Mimi Farina, Joan Baez's younger sister, first got into performing professionally in partnership with her husband, novelist and songwriter Richard Farina, whom she married in 1963. Singing harmony, the couple released two remarkable albums on Vanguard, Celebrations for a Grey Day in 1965 and Reflections in a Crystal Wind (1966), before Richard was killed in a motorcycle accident. Mimi Farina was 21.

She subsequently released an album of the duo's outtakes, Memories. (The two albums made during Richard's lifetime were reissued as a best-of two-fer.) In the late '60s, Farina, based in California, worked with a satiric improvisational acting group and began to write her own songs.

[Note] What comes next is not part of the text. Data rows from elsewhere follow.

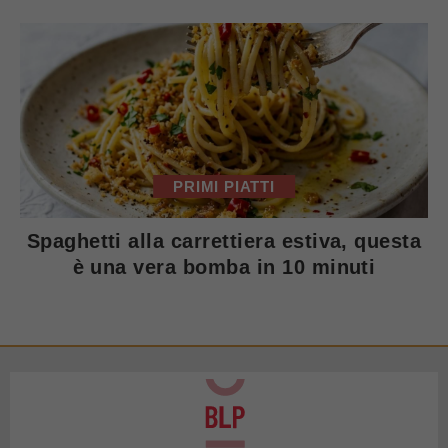
PRIMI PIATTI
Spaghetti alla carrettiera estiva, questa
è una vera bomba in 10 minuti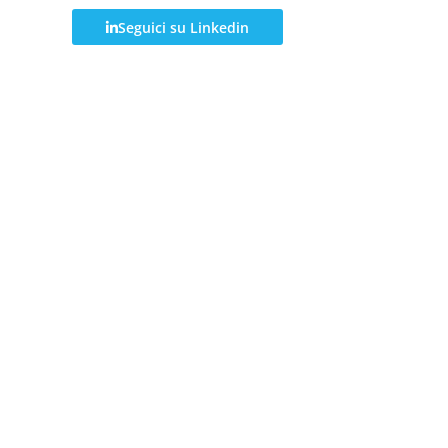
Seguici su Linkedin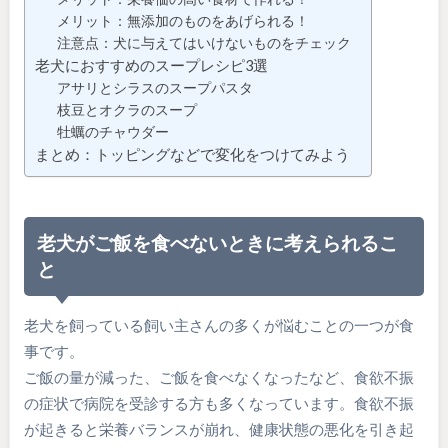
メリット：無添加のものをあげられる！
注意点：犬に与えてはいけないものをチェック
老犬におすすめのスープレシピ3選
アサリとシラスのスープパスタ
枝豆とオクラのスープ
牡蠣のチャウダー
まとめ：トッピングなどで変化をつけてみよう
老犬がご飯を食べないときに考えられるこ
と
老犬を飼っている飼い主さんの多くが悩むことの一つが食
事です。
ご飯の量が減った、ご飯を食べなくなったなど、食欲不振
の症状で病院を受診する方も多くなっています。食欲不振
が起きると栄養バランスが崩れ、健康状態の悪化を引き起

She re-emerged on record in 1971 on Take Heart, a duo album with Tom Jans that included her tribute song to Janis Joplin, "In the Quiet Morning." (This and other songs of hers were also recorded by her sister.)

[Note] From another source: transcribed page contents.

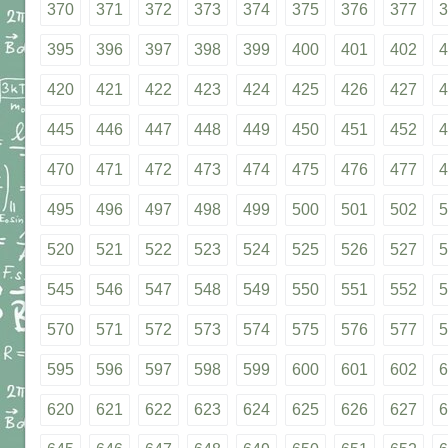
370
371
372
373
374
375
376
377
3
395
396
397
398
399
400
401
402
4
420
421
422
423
424
425
426
427
4
445
446
447
448
449
450
451
452
4
470
471
472
473
474
475
476
477
4
495
496
497
498
499
500
501
502
5
520
521
522
523
524
525
526
527
5
545
546
547
548
549
550
551
552
5
570
571
572
573
574
575
576
577
5
595
596
597
598
599
600
601
602
6
620
621
622
623
624
625
626
627
6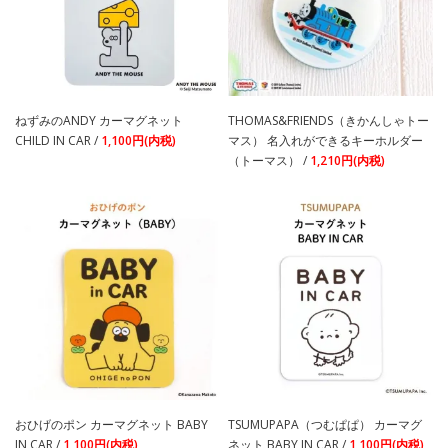
ねずみのANDY カーマグネット
THOMAS&FRIENDS（きかんしゃトー
CHILD IN CAR /
1,100円(内税)
マス） 名入れができるキーホルダー
（トーマス） /
1,210円(内税)
おひげのポン カーマグネット BABY
TSUMUPAPA（つむぱぱ） カーマグ
IN CAR /
1,100円(内税)
ネット BABY IN CAR /
1,100円(内税)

In the '70s, Farina founded Bread Roses, a charity organization devoted to putting on musical performances in hospitals and prisons. Several of the organization's annual benefit concerts, featuring some of the biggest names in folk and popular music, have been recorded and released. In 1985, Farina finally released a solo album, appropriately entitled Solo, and undertook a national tour. Throughout the late '80s and '90s, Farina turned her attention back to Bread and Roses, continuing to nurture the organization until she became ill with lung cancer. On July 18, 2001 she died in her Mill Valley home, surrounded by family and friends.